European Gas Prices Went Berserk
The bottom line: Gas prices in Europe reached unprecedented levels in Q4 2021. These prices raise profound questions about how the gas market operates in Europe, about the role and responsibilities of supplier companies like Gazprom, and about the need to provide a better structure for managing the big swing in gas demand between summer and winter. Europe needs a new effort to strengthen the institutions meant to provide gas security, and it cannot let the imperative of the energy transition act as an excuse to delay this work.

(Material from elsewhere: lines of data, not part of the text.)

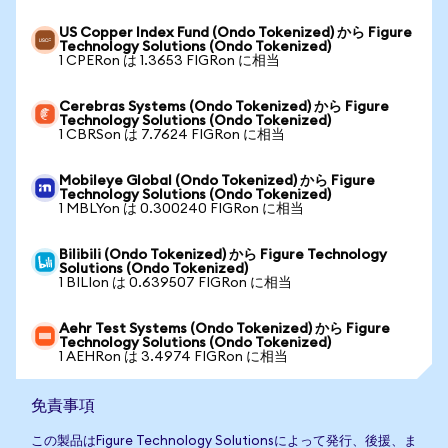
US Copper Index Fund (Ondo Tokenized) から Figure
Technology Solutions (Ondo Tokenized)
1 CPERon は 1.3653 FIGRon に相当
Cerebras Systems (Ondo Tokenized) から Figure
Technology Solutions (Ondo Tokenized)
1 CBRSon は 7.7624 FIGRon に相当
Mobileye Global (Ondo Tokenized) から Figure
Technology Solutions (Ondo Tokenized)
1 MBLYon は 0.300240 FIGRon に相当
Bilibili (Ondo Tokenized) から Figure Technology
Solutions (Ondo Tokenized)
1 BILIon は 0.639507 FIGRon に相当
Aehr Test Systems (Ondo Tokenized) から Figure
Technology Solutions (Ondo Tokenized)
1 AEHRon は 3.4974 FIGRon に相当
免責事項
この製品はFigure Technology Solutionsによって発行、後援、ま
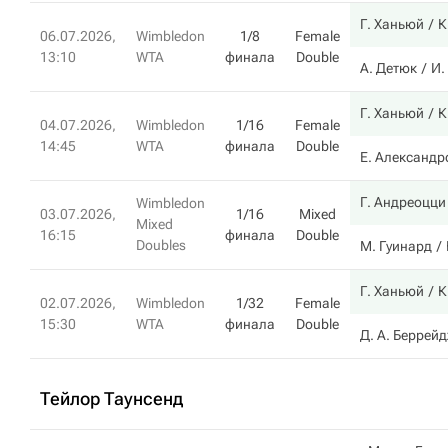
Г. Ханьюй
К
06.07.2026,
Wimbledon
1/8
Female
13:10
WTA
финала
Double
А. Детюк
И.
Г. Ханьюй
К
04.07.2026,
Wimbledon
1/16
Female
14:45
WTA
финала
Double
Е. Александр
Г. Андреоцци
Wimbledon
03.07.2026,
1/16
Mixed
Mixed
16:15
финала
Double
Doubles
М. Гуинард
Г. Ханьюй
К
02.07.2026,
Wimbledon
1/32
Female
15:30
WTA
финала
Double
Д. А. Беррей
Тейлор Таунсенд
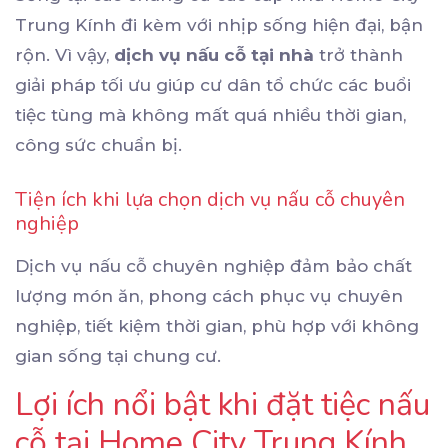
Trung Kính đi kèm với nhịp sống hiện đại, bận
rộn. Vì vậy,
dịch vụ nấu cỗ tại nhà
trở thành
giải pháp tối ưu giúp cư dân tổ chức các buổi
tiệc tùng mà không mất quá nhiều thời gian,
công sức chuẩn bị.
Tiện ích khi lựa chọn dịch vụ nấu cỗ chuyên
nghiệp
Dịch vụ nấu cỗ chuyên nghiệp đảm bảo chất
lượng món ăn, phong cách phục vụ chuyên
nghiệp, tiết kiệm thời gian, phù hợp với không
gian sống tại chung cư.
Lợi ích nổi bật khi đặt tiệc nấu
cỗ tại Home City Trung Kính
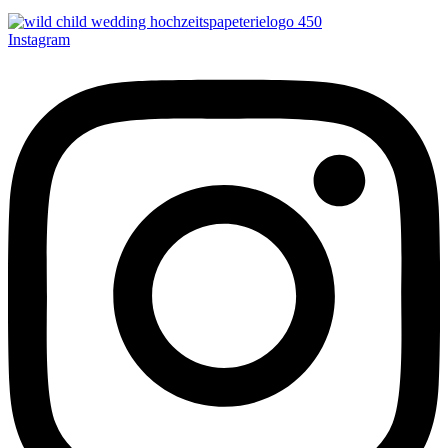
Instagram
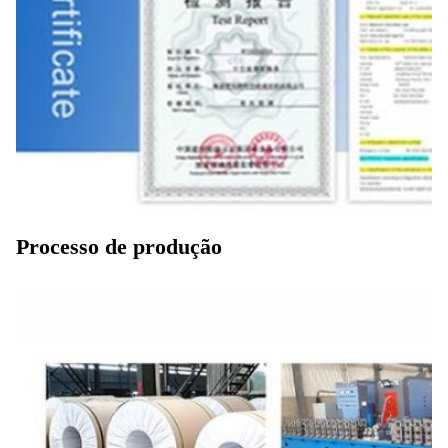
Processo de produção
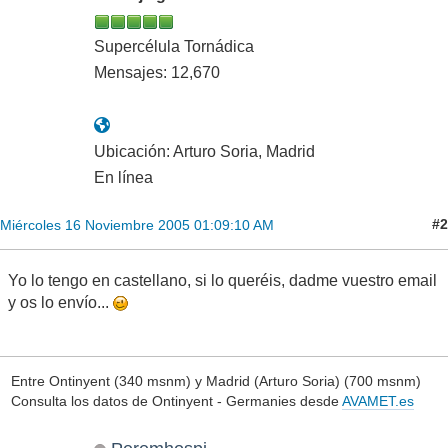
Supercélula Tornádica
Mensajes: 12,670
Ubicación: Arturo Soria, Madrid
En línea
#2
Miércoles 16 Noviembre 2005 01:09:10 AM
Yo lo tengo en castellano, si lo queréis, dadme vuestro email
y os lo envío...
Entre Ontinyent (340 msnm) y Madrid (Arturo Soria) (700 msnm)
Consulta los datos de Ontinyent - Germanies desde
AVAMET.es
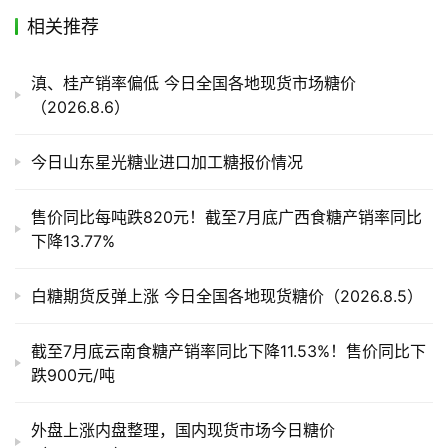
相关推荐
产
业
滇、桂产销率偏低 今日全国各地现货市场糖价
链
（2026.8.6）
今日山东星光糖业进口加工糖报价情况
产
销
售价同比每吨跌820元！截至7月底广西食糖产销率同比
储
下降13.77%
运
白糖期货反弹上涨 今日全国各地现货糖价（2026.8.5）
截至7月底云南食糖产销率同比下降11.53%！售价同比下
跌900元/吨
外盘上涨内盘整理，国内现货市场今日糖价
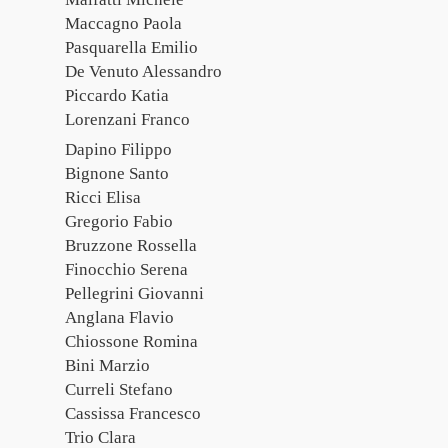
Maccagno Paola
Pasquarella Emilio
De Venuto Alessandro
Piccardo Katia
Lorenzani Franco
Dapino Filippo
Bignone Santo
Ricci Elisa
Gregorio Fabio
Bruzzone Rossella
Finocchio Serena
Pellegrini Giovanni
Anglana Flavio
Chiossone Romina
Bini Marzio
Curreli Stefano
Cassissa Francesco
Trio Clara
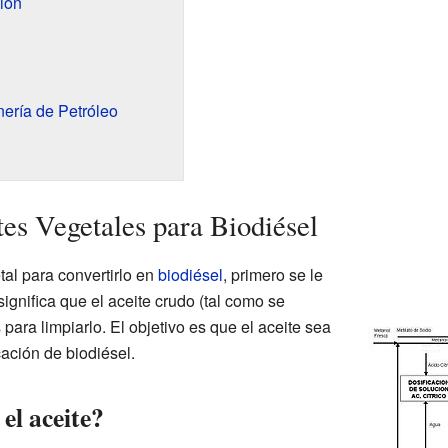
ión
ería de Petróleo
tes Vegetales para Biodiésel
al para convertirlo en
biodiésel
, primero se le
ignifica que el aceite crudo (tal como se
para limpiarlo. El objetivo es que el aceite sea
cación de biodiésel.
el aceite?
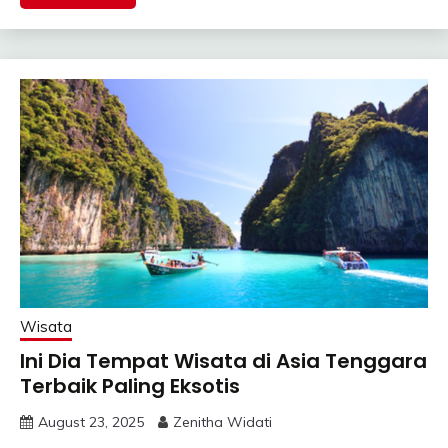
Wisata
Ini Dia Tempat Wisata di Asia Tenggara
Terbaik Paling Eksotis
August 23, 2025
Zenitha Widati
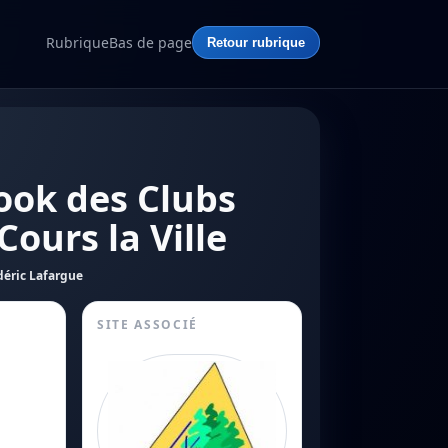
Rubrique
Bas de page
Retour rubrique
ook des Clubs
Cours la Ville
déric Lafargue
SITE ASSOCIÉ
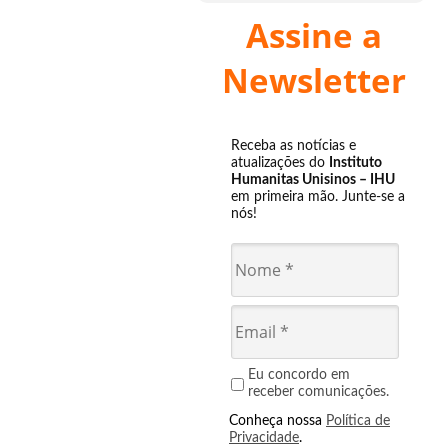
Assine a
Newsletter
Receba as notícias e
atualizações do
Instituto
Humanitas Unisinos – IHU
em primeira mão. Junte-se a
nós!
Eu concordo em
receber comunicações.
Conheça nossa
Política de
Privacidade
.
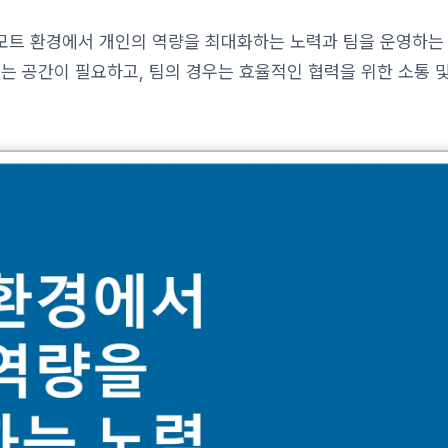
리모트 환경에서 개인의 역량을 최대화하는 노력과 팀을 운영하는
있는 공간이 필요하고, 팀의 경우는 효율적인 협력을 위한 소통 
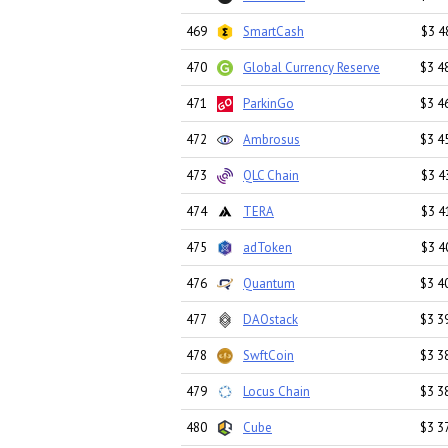
469
SmartCash
$3 4
470
Global Currency Reserve
$3 4
471
ParkinGo
$3 4
472
Ambrosus
$3 4
473
QLC Chain
$3 4
474
TERA
$3 4
475
adToken
$3 4
476
Quantum
$3 4
477
DAOstack
$3 3
478
SwftCoin
$3 3
479
Locus Chain
$3 3
480
Cube
$3 3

The backstory: Gas prices in Europe and the spot price for LNG in Asia were elevated for much of 2021, but they reached unprecedented heights in Q4. Before 2021, the high point at the Title Transfer Facility (TTF) in the Netherlands was €35 per megawatt hour (MWh). Between August and December 2021, the closing price was above €35/MWh every day. For a brief moment, on December 21, prices topped €181/MWh. In other words, the high point in 2021 was five times higher than the historical peak. And while Europe’s gas crisis had spillover effects into electricity and the Asian spot LNG price, no other major energy commodity experienced a similar rally.

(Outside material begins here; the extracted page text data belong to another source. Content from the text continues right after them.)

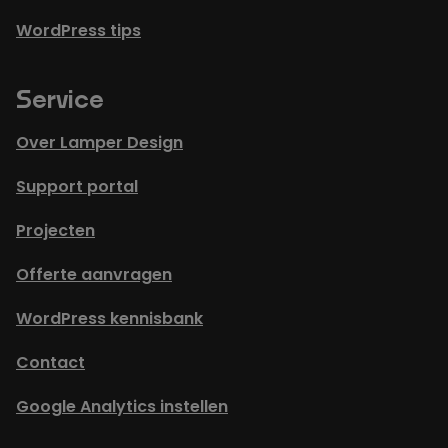
WordPress tips
Service
Over Lamper Design
Support portal
Projecten
Offerte aanvragen
WordPress kennisbank
Contact
Google Analytics instellen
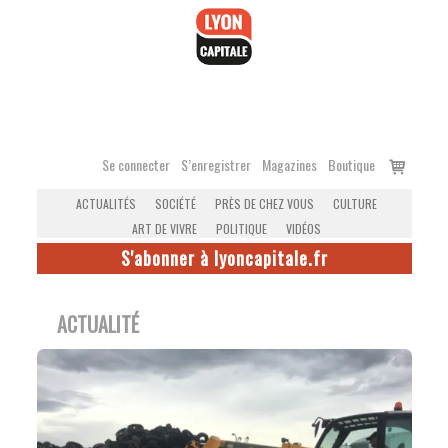
Accéder
au
contenu
Voir
Se connecter
S’enregistrer
Magazines
Boutique
le
ACTUALITÉS
SOCIÉTÉ
PRÈS DE CHEZ VOUS
CULTURE
panier
ART DE VIVRE
POLITIQUE
VIDÉOS
S'abonner à lyoncapitale.fr
ACTUALITÉ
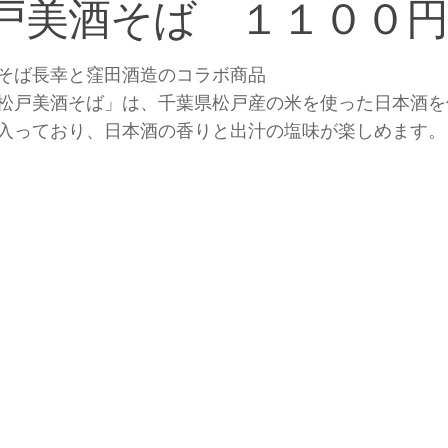
戸美酒そば １１００円
そば長幸と窪田酒造のコラボ商品
松戸美酒そば」は、千葉県松戸産の米を使った日本酒を
入っており、日本酒の香りと出汁の塩味が楽しめます。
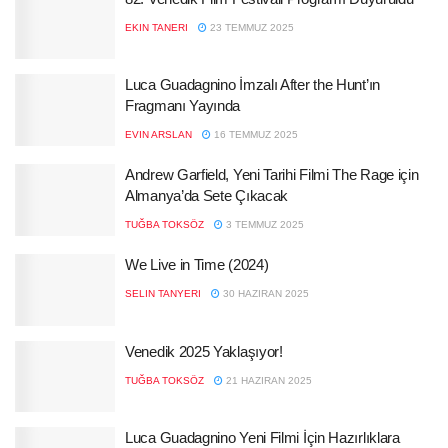
EKIN TANERI
23 TEMMUZ 2025
Luca Guadagnino İmzalı After the Hunt’ın
Fragmanı Yayında
EVIN ARSLAN
16 TEMMUZ 2025
Andrew Garfield, Yeni Tarihi Filmi The Rage için
Almanya’da Sete Çıkacak
TUĞBA TOKSÖZ
3 TEMMUZ 2025
We Live in Time (2024)
SELIN TANYERI
30 HAZIRAN 2025
Venedik 2025 Yaklaşıyor!
TUĞBA TOKSÖZ
21 HAZIRAN 2025
Luca Guadagnino Yeni Filmi İçin Hazırlıklara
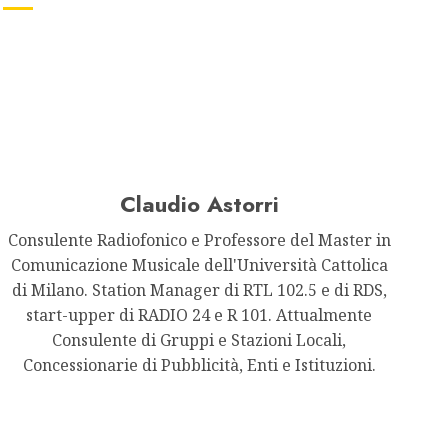
Claudio Astorri
Consulente Radiofonico e Professore del Master in
Comunicazione Musicale dell'Università Cattolica
di Milano. Station Manager di RTL 102.5 e di RDS,
start-upper di RADIO 24 e R 101. Attualmente
Consulente di Gruppi e Stazioni Locali,
Concessionarie di Pubblicità, Enti e Istituzioni.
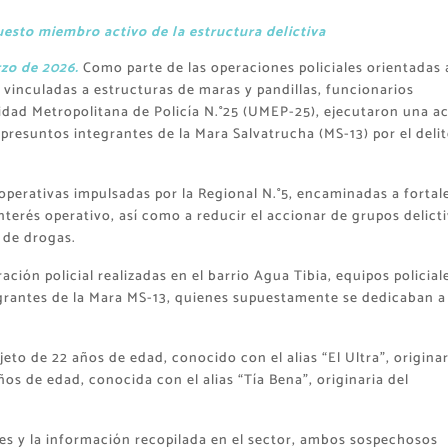
puesto miembro activo de la estructura delictiva
rzo de 2026.
Como parte de las operaciones policiales orientadas a
 vinculadas a estructuras de maras y pandillas, funcionarios
Unidad Metropolitana de Policía N.°25 (UMEP-25), ejecutaron una a
presuntos integrantes de la Mara Salvatrucha (MS-13) por el deli
operativas impulsadas por la Regional N.°5, encaminadas a fortal
nterés operativo, así como a reducir el accionar de grupos delict
 de drogas.
ación policial realizadas en el barrio Agua Tibia, equipos policial
grantes de la Mara MS-13, quienes supuestamente se dedicaban a 
to de 22 años de edad, conocido con el alias “El Ultra”, originar
ños de edad, conocida con el alias “Tía Bena”, originaria del
les y la información recopilada en el sector, ambos sospechosos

These prices raise major questions about the functioning of the European gas market (and the spot market for LNG). The fundamentals did not justify such prices. The market was tight, of course, but not that tight. What drove prices up was a fear that Europe might run out of gas in February or March. It was anxiety, not an actual shortage, that drove prices so high. That’s why a modest amount of LNG going into Europe in December and January crashed prices. Could such a vicious cycle be tempered, especially since high prices did little to attract gas supplies (who wants to buy gas at the top and be left holding excess supply when prices crash)? This is a serious question for policymakers to grapple with.
Russia’s role in this crisis also deserves further scrutiny. At a minimum, it seems like Gazprom’s failure to fill its storage facilities in Europe was a major driver of the perceived inadequacy of European reserves for the winter. Do companies have any obligations to use the storage capacity they have reserved, and could that capacity have been released to other parties? Should Europe impose the same responsibilities to external suppliers like Gazprom as it does to importers? Could this be a new avenue through which Gazprom exercises market power, even if its behavior in 2021 might be better explained by the need to refill storage in Russia after the cold winter of 2021? All these are important questions for Europe to consider.

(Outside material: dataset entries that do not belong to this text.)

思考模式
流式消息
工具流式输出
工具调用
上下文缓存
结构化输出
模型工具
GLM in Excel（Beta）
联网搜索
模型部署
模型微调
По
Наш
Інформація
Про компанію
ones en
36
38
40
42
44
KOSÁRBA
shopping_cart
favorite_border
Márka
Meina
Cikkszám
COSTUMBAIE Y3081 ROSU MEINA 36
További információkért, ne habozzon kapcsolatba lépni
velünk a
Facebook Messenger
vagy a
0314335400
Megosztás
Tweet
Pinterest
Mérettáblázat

More broadly, these prices exposed a deeper problem for Europe: seasonal balancing. In the past, Europe has relied on a mix of domestic production, storage, and pipeline imports to meet the huge seasonal swing in gas demand. With gas production declining, the continent is far more reliant on storage and imports, including LNG. This is a problem. LNG is not very seasonal because it makes sense to produce at capacity year-round, and Asia absorbs the market’s seasonal capacity.
This leaves Europe in a bind. In 2021, South America imported a lot of LNG during the (Northern Hemisphere) summer, which left less LNG for Europe to import to refill storage. In fact, Europe was able to secure additional LNG in December once the needs of South America subsided. But Europe needs a more permanent fix to this problem. No matter how quickly the energy transition takes place, this seasonal challenge will persist. Europe needs better solutions.
Nikos Tsafos is the James R. Schlesinger Chair for Energy and Geopolitics with the Energy Security and Climate Change Program at the Center for Strategic and International Studies in Washington, D.C.